#### [Data provided]
= Beginning of Section =

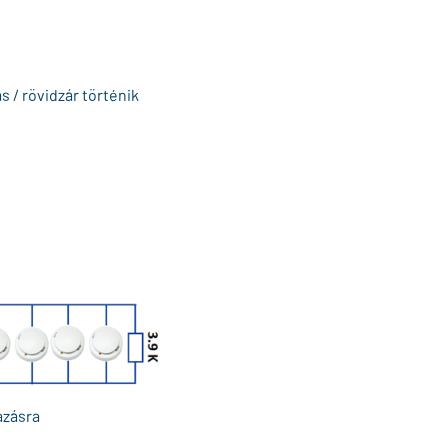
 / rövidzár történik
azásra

= End of Section =
= Beginning of Section =

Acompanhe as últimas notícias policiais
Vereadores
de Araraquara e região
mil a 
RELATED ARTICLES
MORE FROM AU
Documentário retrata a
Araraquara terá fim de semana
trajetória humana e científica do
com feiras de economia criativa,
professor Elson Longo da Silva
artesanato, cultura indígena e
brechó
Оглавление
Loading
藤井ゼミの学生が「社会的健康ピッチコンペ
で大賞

= End of Section =

#### [Task to complete]
Only lines with the word "Araraquara" count here; copy every one from the records.

#### [Exercise output]
de Araraquara e região
Araraquara terá fim de semana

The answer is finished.